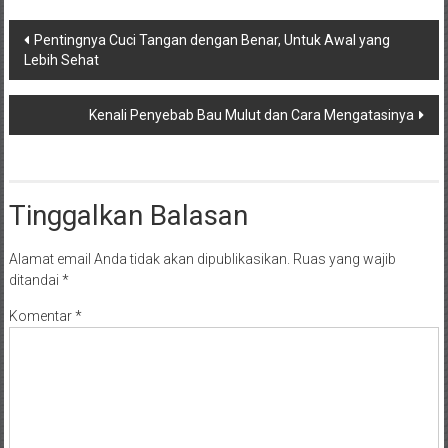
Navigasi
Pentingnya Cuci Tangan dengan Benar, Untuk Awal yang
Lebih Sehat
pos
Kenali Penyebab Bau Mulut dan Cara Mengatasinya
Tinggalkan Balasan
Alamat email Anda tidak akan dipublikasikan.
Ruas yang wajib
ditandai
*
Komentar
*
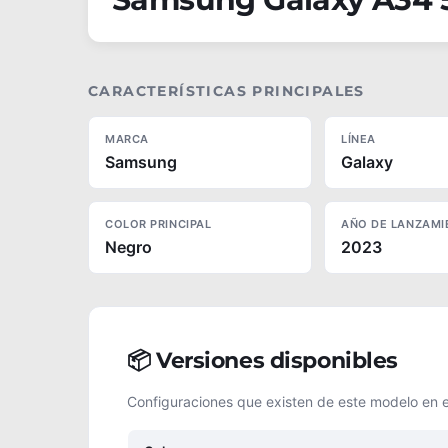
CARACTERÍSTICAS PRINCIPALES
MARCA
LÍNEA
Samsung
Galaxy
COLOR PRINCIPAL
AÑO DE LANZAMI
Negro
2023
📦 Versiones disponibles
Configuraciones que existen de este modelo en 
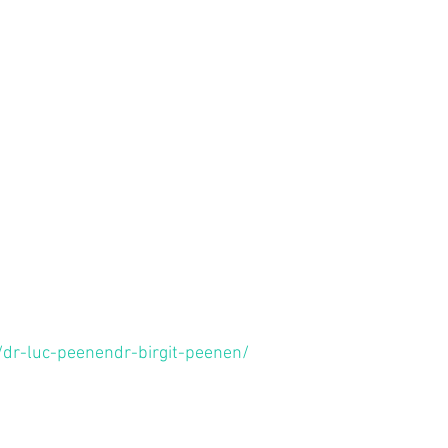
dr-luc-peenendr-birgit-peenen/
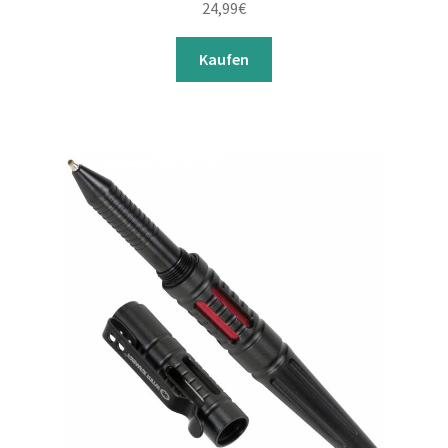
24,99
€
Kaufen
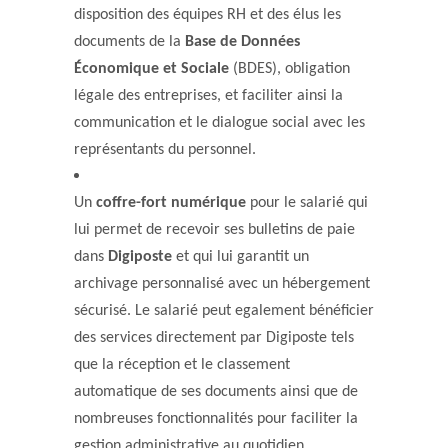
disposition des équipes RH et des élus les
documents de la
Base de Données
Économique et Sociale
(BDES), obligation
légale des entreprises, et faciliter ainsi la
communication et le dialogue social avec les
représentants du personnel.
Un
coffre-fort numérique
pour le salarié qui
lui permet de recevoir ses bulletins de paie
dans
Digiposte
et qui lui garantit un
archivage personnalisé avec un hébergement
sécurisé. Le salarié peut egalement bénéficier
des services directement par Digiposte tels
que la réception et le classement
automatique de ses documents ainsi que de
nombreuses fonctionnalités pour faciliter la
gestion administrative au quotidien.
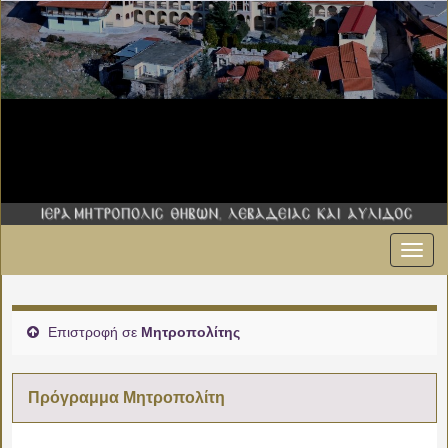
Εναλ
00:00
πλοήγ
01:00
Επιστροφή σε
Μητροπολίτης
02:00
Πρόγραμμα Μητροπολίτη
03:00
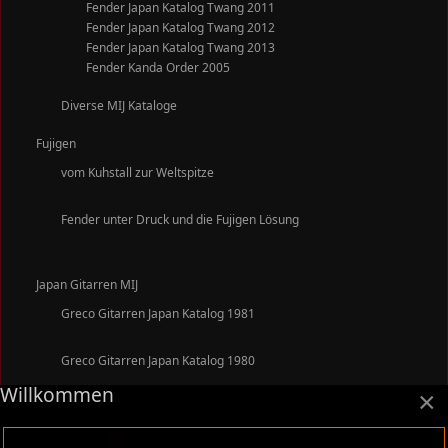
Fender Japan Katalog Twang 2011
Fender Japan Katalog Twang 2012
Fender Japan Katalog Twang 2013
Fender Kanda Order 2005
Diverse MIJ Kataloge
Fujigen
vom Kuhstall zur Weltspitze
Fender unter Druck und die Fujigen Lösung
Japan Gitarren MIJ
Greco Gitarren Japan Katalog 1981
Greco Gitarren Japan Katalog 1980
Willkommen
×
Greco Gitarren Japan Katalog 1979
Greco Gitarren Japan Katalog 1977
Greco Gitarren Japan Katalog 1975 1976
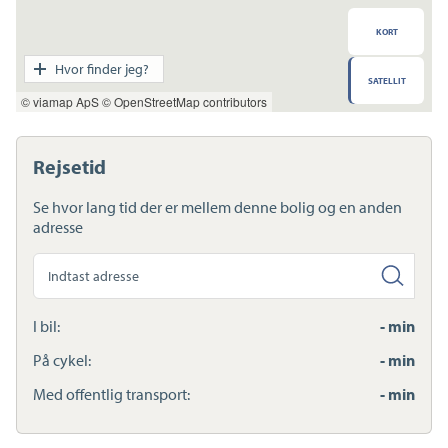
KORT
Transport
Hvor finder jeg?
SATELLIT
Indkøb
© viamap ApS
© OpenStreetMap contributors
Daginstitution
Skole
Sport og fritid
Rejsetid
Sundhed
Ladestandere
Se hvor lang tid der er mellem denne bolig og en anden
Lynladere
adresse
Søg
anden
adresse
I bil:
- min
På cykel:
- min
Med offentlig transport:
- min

PROBLEM DESCRIPTION: Where the line with "des services directement par Digiposte tels" appears in the entries above, begin there and restate every line to the end word for word, minus the pictures.

RESPONSE TO THIS TASK:
des services directement par Digiposte tels
que la réception et le classement
automatique de ses documents ainsi que de
nombreuses fonctionnalités pour faciliter la
gestion administrative au quotidien.
Εναλ
00:00
πλοήγ
01:00
Επιστροφή σε
Μητροπολίτης
02:00
Πρόγραμμα Μητροπολίτη
03:00
Fender Japan Katalog Twang 2011
Fender Japan Katalog Twang 2012
Fender Japan Katalog Twang 2013
Fender Kanda Order 2005
Diverse MIJ Kataloge
Fujigen
vom Kuhstall zur Weltspitze
Fender unter Druck und die Fujigen Lösung
Japan Gitarren MIJ
Greco Gitarren Japan Katalog 1981
Greco Gitarren Japan Katalog 1980
Willkommen
×
Greco Gitarren Japan Katalog 1979
Greco Gitarren Japan Katalog 1977
Greco Gitarren Japan Katalog 1975 1976
KORT
Transport
Hvor finder jeg?
SATELLIT
Indkøb
© viamap ApS
© OpenStreetMap contributors
Daginstitution
Skole
Sport og fritid
Rejsetid
Sundhed
Ladestandere
Se hvor lang tid der er mellem denne bolig og en anden
Lynladere
adresse
Søg
anden
adresse
I bil:
- min
På cykel:
- min
Med offentlig transport:
- min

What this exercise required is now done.